A very dark greenish gray clayey glauconite sand (~50%–60% glauconite) to glauconitic clay occurs from 838.85 to 852.6 ft (255.7 to 259.9 m). The section is heavily burrowed and is very slightly quartzose (~1% very fine sand). The sand has pyritized or sulfur-rich burrows that are common from 840.35 to 851.1 ft (256.1 to 259.4 m). The section becomes very slightly micaceous from 848 to 851 ft (258.5 to 259.4 m). There are brown carbonate clay clasts that are likely altered shells (840.7, 844.8, 844.5, 853.2, and 854.0 ft; 256.2, 257.5, 257.4, 260.1, and 260.3 m). There is a contact at 852.6 ft (259.9 m; adjusted core depth), with very dark gray glauconite clay below.
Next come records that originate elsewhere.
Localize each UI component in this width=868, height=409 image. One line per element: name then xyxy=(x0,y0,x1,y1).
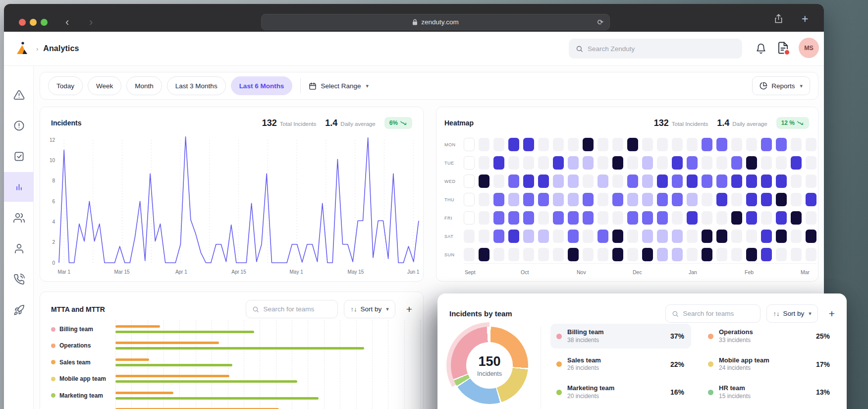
heatmap-cell xyxy=(657,175,668,188)
lock-icon xyxy=(412,19,418,25)
heatmap-row-label: FRI xyxy=(444,216,452,221)
heatmap-cell xyxy=(538,138,549,151)
heatmap-cell xyxy=(672,138,683,151)
svg-text:12: 12 xyxy=(50,137,55,143)
sidebar-item-bar-chart[interactable] xyxy=(4,172,34,202)
heatmap-cell xyxy=(508,156,519,170)
new-tab-icon[interactable]: + xyxy=(802,12,808,26)
weekday-heatmap: MONTUEWEDTHUFRISATSUNSeptOctNovDecJanFeb… xyxy=(436,107,818,281)
heatmap-cell xyxy=(642,156,653,170)
heatmap-cell xyxy=(731,230,742,243)
legend-percent: 25% xyxy=(816,332,830,340)
check-square-icon xyxy=(13,151,25,162)
filter-pill-last-6-months[interactable]: Last 6 Months xyxy=(231,76,293,95)
sidebar-item-user[interactable] xyxy=(4,234,34,263)
heatmap-cell xyxy=(464,193,475,206)
avatar-initials: MS xyxy=(804,45,814,52)
heatmap-cell xyxy=(702,156,712,170)
sidebar-item-check-square[interactable] xyxy=(4,141,34,171)
select-range-button[interactable]: Select Range ▾ xyxy=(309,82,369,90)
zenduty-logo[interactable] xyxy=(15,41,30,56)
avatar[interactable]: MS xyxy=(799,38,819,58)
heatmap-cell xyxy=(627,156,638,170)
global-search-input[interactable]: Search Zenduty xyxy=(569,39,742,58)
sidebar-item-alert-circle[interactable] xyxy=(4,111,34,140)
heatmap-cell xyxy=(627,193,638,206)
legend-row-sales-team[interactable]: Sales team26 incidents22% xyxy=(550,352,691,377)
window-minimize-button[interactable] xyxy=(30,19,37,26)
team-card-title: Incidents by team xyxy=(449,309,512,318)
browser-back-button[interactable]: ‹ xyxy=(65,16,69,29)
heatmap-cell xyxy=(597,230,608,243)
heatmap-cell xyxy=(493,175,504,188)
add-chart-button[interactable]: + xyxy=(829,308,835,320)
heatmap-cell xyxy=(464,175,475,188)
heatmap-cell xyxy=(493,138,504,151)
pie-chart-icon xyxy=(760,82,767,90)
sidebar-item-alert-triangle[interactable] xyxy=(4,80,34,110)
mtta-mttr-card: MTTA and MTTR Search for teams ↑↓ Sort b… xyxy=(40,292,424,409)
legend-team-name: Marketing team xyxy=(567,384,614,393)
address-bar[interactable]: zenduty.com ⟳ xyxy=(261,14,610,30)
heatmap-cell xyxy=(553,248,564,261)
heatmap-cell xyxy=(776,211,787,225)
heatmap-cell xyxy=(657,211,668,225)
sidebar-item-phone-call[interactable] xyxy=(4,264,34,294)
heatmap-cell xyxy=(568,156,579,170)
heatmap-cell xyxy=(731,156,742,170)
heatmap-cell xyxy=(583,248,594,261)
filter-pill-last-3-months[interactable]: Last 3 Months xyxy=(167,76,226,95)
heatmap-cell xyxy=(493,193,504,206)
legend-row-billing-team[interactable]: Billing team38 incidents37% xyxy=(550,324,691,349)
legend-row-operations[interactable]: Operations33 incidents25% xyxy=(702,324,837,349)
share-icon[interactable] xyxy=(774,14,783,23)
legend-color-dot xyxy=(708,334,713,339)
trend-down-icon xyxy=(400,120,407,125)
chevron-down-icon: ▾ xyxy=(366,83,369,89)
filter-pill-month[interactable]: Month xyxy=(126,76,162,95)
heatmap-cell xyxy=(523,175,534,188)
reload-icon[interactable]: ⟳ xyxy=(597,18,603,27)
filter-pill-week[interactable]: Week xyxy=(88,76,121,95)
heatmap-cell xyxy=(553,138,564,151)
donut-center: 150Incidents xyxy=(466,342,513,389)
heatmap-cell xyxy=(568,248,579,261)
sidebar-item-users[interactable] xyxy=(4,203,34,233)
heatmap-cell xyxy=(791,175,802,188)
heatmap-month-label: Mar xyxy=(801,269,810,275)
sort-by-button[interactable]: ↑↓ Sort by ▾ xyxy=(766,304,817,323)
date-filter-toolbar: TodayWeekMonthLast 3 MonthsLast 6 Months… xyxy=(40,72,818,100)
heatmap-cell xyxy=(791,211,802,225)
legend-team-name: Billing team xyxy=(567,328,604,337)
heatmap-cell xyxy=(761,211,772,225)
reports-doc-icon[interactable] xyxy=(778,42,788,56)
app-header: › Analytics Search Zenduty xyxy=(4,32,824,66)
legend-color-dot xyxy=(708,361,713,367)
desktop-background: ‹ › zenduty.com ⟳ + xyxy=(0,0,868,409)
reports-button[interactable]: Reports ▾ xyxy=(752,76,810,95)
heatmap-cell xyxy=(672,211,683,225)
sidebar-item-rocket[interactable] xyxy=(4,295,34,325)
heatmap-row-label: SUN xyxy=(444,252,455,257)
legend-color-dot xyxy=(708,390,713,395)
window-zoom-button[interactable] xyxy=(41,19,48,26)
heatmap-cell xyxy=(791,193,802,206)
browser-forward-button[interactable]: › xyxy=(89,16,93,29)
mtta-bar xyxy=(115,375,229,377)
legend-row-hr-team[interactable]: HR team15 incidents13% xyxy=(702,380,837,405)
heatmap-cell xyxy=(568,193,579,206)
legend-row-marketing-team[interactable]: Marketing team20 incidents16% xyxy=(550,380,691,405)
heatmap-cell xyxy=(806,156,816,170)
heatmap-row-label: THU xyxy=(444,197,454,202)
heatmap-cell xyxy=(553,211,564,225)
donut-total-label: Incidents xyxy=(477,370,502,377)
notifications-bell-icon[interactable] xyxy=(756,43,766,55)
legend-row-mobile-app-team[interactable]: Mobile app team24 incidents17% xyxy=(702,352,837,377)
teams-search-input[interactable]: Search for teams xyxy=(665,304,760,323)
heatmap-cell xyxy=(493,230,504,243)
filter-pill-today[interactable]: Today xyxy=(48,76,83,95)
heatmap-cell xyxy=(657,193,668,206)
heatmap-cell xyxy=(746,156,757,170)
heatmap-cell xyxy=(776,138,787,151)
window-close-button[interactable] xyxy=(19,19,26,26)
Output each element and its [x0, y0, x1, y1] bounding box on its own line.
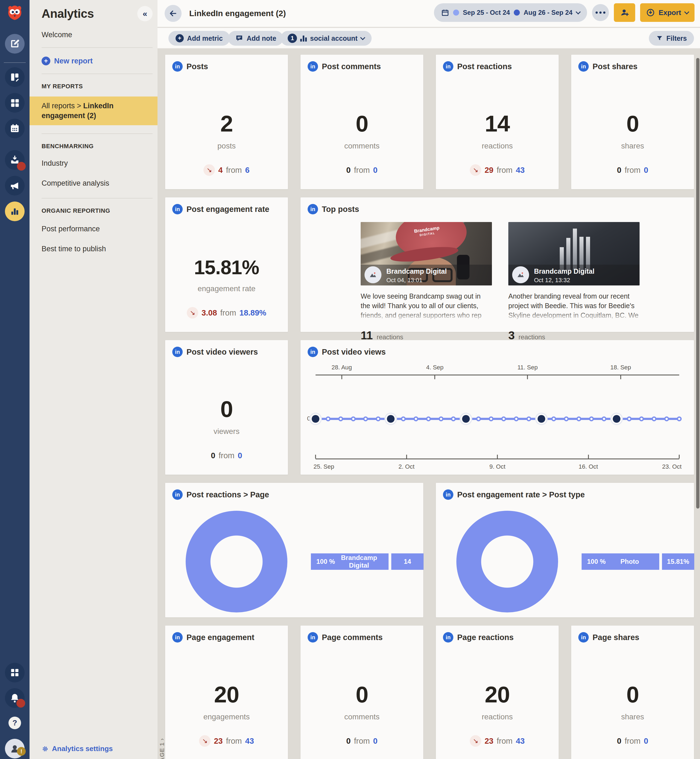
metric-unit: reactions	[436, 712, 559, 721]
streams-icon[interactable]	[5, 67, 25, 87]
linkedin-icon: in	[443, 61, 453, 72]
social-account-label: social account	[310, 34, 358, 42]
back-button[interactable]	[165, 5, 181, 22]
report-canvas: PAGE 1 › inPosts 2 posts ↘ 4 from 6 inPo…	[158, 48, 700, 759]
post-video-views-chart-card: inPost video views 28. Aug4. Sep11. Sep1…	[300, 340, 694, 475]
divider	[42, 198, 153, 198]
metric-delta: 0 from 0	[300, 735, 423, 747]
sidebar-item-competitive-analysis[interactable]: Competitive analysis	[42, 179, 158, 187]
filters-button[interactable]: Filters	[649, 31, 694, 46]
card-title: Top posts	[322, 205, 359, 214]
chart-data-point	[439, 416, 444, 421]
add-metric-button[interactable]: + Add metric	[169, 31, 230, 46]
chart-data-point	[652, 416, 656, 421]
metric-delta: ↘ 4 from 6	[165, 164, 288, 176]
promote-megaphone-icon[interactable]	[5, 176, 25, 195]
analytics-icon[interactable]	[5, 201, 25, 221]
social-account-selector[interactable]: 1 social account	[281, 31, 372, 46]
page-avatar	[364, 266, 381, 283]
metric-value: 0	[571, 683, 694, 706]
breadcrumb: All reports >	[42, 102, 83, 110]
analytics-settings-link[interactable]: Analytics settings	[42, 745, 113, 753]
add-metric-label: Add metric	[187, 34, 223, 42]
funnel-icon	[656, 35, 663, 42]
chart-data-point	[564, 416, 569, 421]
invite-member-button[interactable]	[614, 3, 635, 22]
new-report-button[interactable]: + New report	[42, 56, 158, 66]
rail-divider	[4, 62, 26, 63]
chart-data-point	[613, 415, 620, 423]
chart-data-point	[538, 415, 545, 423]
chevron-down-icon	[576, 9, 581, 14]
card-title: Page comments	[322, 633, 383, 642]
top-post-1[interactable]: BrandcampDIGITAL Brandcamp Digital Oct 0…	[361, 222, 492, 342]
legend-percent: 100 %	[316, 558, 335, 565]
metric-card-page-reactions: inPage reactions 20 reactions ↘ 23 from …	[436, 626, 559, 759]
chart-data-point	[326, 416, 331, 421]
chart-axis-bottom: 25. Sep2. Oct9. Oct16. Oct23. Oct	[316, 459, 679, 459]
sidebar-item-industry[interactable]: Industry	[42, 159, 158, 168]
trend-down-icon: ↘	[187, 307, 198, 319]
date-range-picker[interactable]: Sep 25 - Oct 24 Aug 26 - Sep 24	[434, 3, 587, 22]
card-title: Posts	[186, 62, 208, 71]
planner-calendar-icon[interactable]	[5, 119, 25, 138]
sidebar-title: Analytics	[42, 7, 94, 20]
sidebar-item-best-time-to-publish[interactable]: Best time to publish	[42, 245, 158, 253]
legend-value: 15.81%	[662, 553, 694, 570]
gear-icon	[42, 745, 48, 753]
donut-chart[interactable]	[456, 511, 558, 612]
metric-unit: shares	[571, 712, 694, 721]
metric-card-page-engagement: inPage engagement 20 engagements ↘ 23 fr…	[165, 626, 288, 759]
card-title: Page reactions	[457, 633, 514, 642]
chart-data-point	[639, 416, 644, 421]
linkedin-icon: in	[172, 489, 183, 500]
top-post-2[interactable]: Brandcamp Digital Oct 12, 13:32 Another …	[508, 222, 639, 342]
metric-card-posts: inPosts 2 posts ↘ 4 from 6	[165, 55, 288, 189]
chart-data-point	[514, 416, 519, 421]
help-icon[interactable]: ?	[5, 713, 25, 733]
apps-grid-icon[interactable]	[5, 663, 25, 682]
legend-value: 14	[391, 553, 423, 570]
metric-value: 20	[165, 683, 288, 706]
compose-icon[interactable]	[5, 34, 25, 53]
add-note-button[interactable]: Add note	[228, 31, 283, 46]
metric-unit: comments	[300, 712, 423, 721]
legend-label: Brandcamp Digital	[335, 554, 383, 569]
donut-legend[interactable]: 100 % Photo 15.81%	[581, 553, 694, 570]
linkedin-icon: in	[172, 632, 183, 642]
card-title: Post engagement rate	[186, 205, 269, 214]
more-options-button[interactable]	[592, 4, 609, 21]
notifications-badge	[16, 699, 25, 707]
sidebar-item-post-performance[interactable]: Post performance	[42, 225, 158, 233]
donut-legend[interactable]: 100 % Brandcamp Digital 14	[311, 553, 423, 570]
chart-axis-top: 28. Aug4. Sep11. Sep18. Sep	[316, 375, 679, 375]
metric-card-post-video-viewers: inPost video viewers 0 viewers 0 from 0	[165, 340, 288, 475]
metric-delta: ↘ 23 from 43	[165, 735, 288, 747]
new-report-label: New report	[54, 57, 93, 66]
export-label: Export	[659, 8, 681, 17]
y-axis-zero-label: 0	[307, 415, 310, 422]
chart-series-line	[316, 418, 679, 420]
metric-unit: reactions	[436, 142, 559, 150]
export-button[interactable]: Export	[640, 3, 695, 22]
chart-data-point	[664, 416, 669, 421]
dashboard-icon[interactable]	[5, 93, 25, 112]
collapse-sidebar-icon[interactable]: «	[137, 6, 153, 21]
sidebar-item-welcome[interactable]: Welcome	[42, 31, 158, 39]
post-meta-overlay: Brandcamp Digital Oct 12, 13:32	[508, 265, 639, 286]
post-reactions-by-page-card: inPost reactions > Page 100 % Brandcamp …	[165, 483, 423, 617]
hootsuite-owl-icon[interactable]	[6, 5, 23, 22]
post-date: Oct 04, 13:01	[386, 277, 422, 284]
calendar-icon	[441, 8, 449, 17]
main-content: LinkedIn engagement (2) Sep 25 - Oct 24 …	[158, 0, 700, 759]
card-title: Post video viewers	[186, 348, 258, 356]
scrollbar-thumb[interactable]	[696, 58, 700, 509]
metric-delta: 0 from 0	[571, 164, 694, 176]
add-note-label: Add note	[247, 34, 276, 42]
metric-unit: engagement rate	[165, 284, 288, 293]
page-tab[interactable]: PAGE 1 ›	[159, 738, 166, 759]
chart-data-point	[476, 416, 481, 421]
sidebar-item-active-report[interactable]: All reports > LinkedIn engagement (2)	[30, 97, 158, 125]
donut-chart[interactable]	[186, 511, 288, 612]
card-title: Post comments	[322, 62, 381, 71]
The clay is heavily burrowed with glauconite-filled burrows. The main upsection change in the Navesink Formation is a decrease in clay content (Fig. F6). We interpret the Navesink to basal Hornerstown Formation (to 832.65 ft; 253.8 m) as one shallowing upward sequence across the K/Pg boundary, with increasing glauconite and quartz sand above 852.6 ft (259.9 m). We tentatively place an MFS at 854.0–854.2 ft (260.3–260.4 m) at a concentration of clay clasts that was likely a shell layer. This unit is uppermost Cretaceous, with Sr ages of ~65 Ma.